Leave the pictures out and write out exactly the lines from the top of the entries through the line containing "Student gunman kills".
Top of Data records
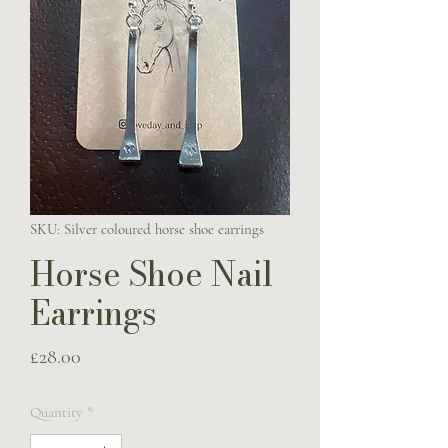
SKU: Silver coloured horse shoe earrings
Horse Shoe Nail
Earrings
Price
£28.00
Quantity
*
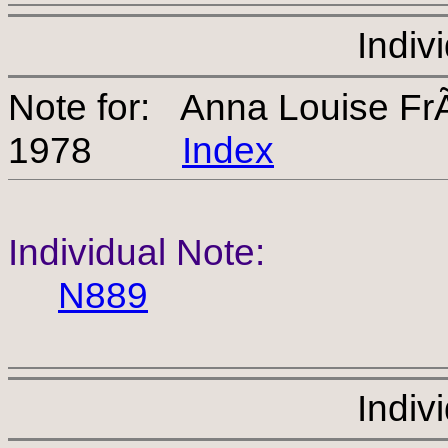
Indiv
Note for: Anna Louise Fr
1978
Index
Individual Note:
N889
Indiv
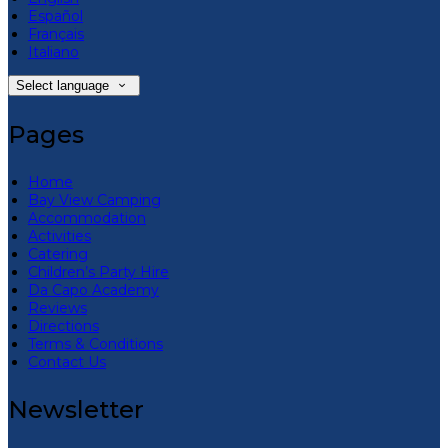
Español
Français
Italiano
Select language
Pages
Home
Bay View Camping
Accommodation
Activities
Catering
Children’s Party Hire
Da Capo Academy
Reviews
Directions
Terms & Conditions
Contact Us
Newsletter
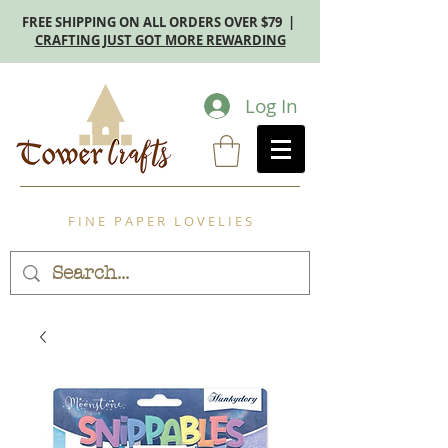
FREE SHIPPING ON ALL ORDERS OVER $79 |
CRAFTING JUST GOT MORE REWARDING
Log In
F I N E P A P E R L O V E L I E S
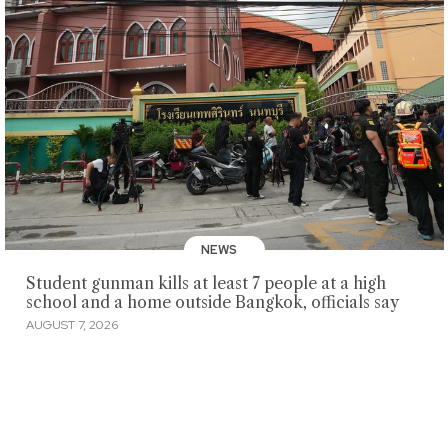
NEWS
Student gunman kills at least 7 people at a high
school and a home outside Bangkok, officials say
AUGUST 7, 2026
Bottom of Data records
Written solution:
SKU: Silver coloured horse shoe earrings
Horse Shoe Nail
Earrings
Price
£28.00
Quantity
*
Indiv
Note for: Anna Louise Fr
1978
Index
Individual Note:
N889
Indiv
Español
Français
Italiano
Select language
Pages
Home
Bay View Camping
Accommodation
Activities
Catering
Children’s Party Hire
Da Capo Academy
Reviews
Directions
Terms & Conditions
Contact Us
Newsletter
FREE SHIPPING ON ALL ORDERS OVER $79 |
CRAFTING JUST GOT MORE REWARDING
Log In
F I N E P A P E R L O V E L I E S
NEWS
Student gunman kills at least 7 people at a high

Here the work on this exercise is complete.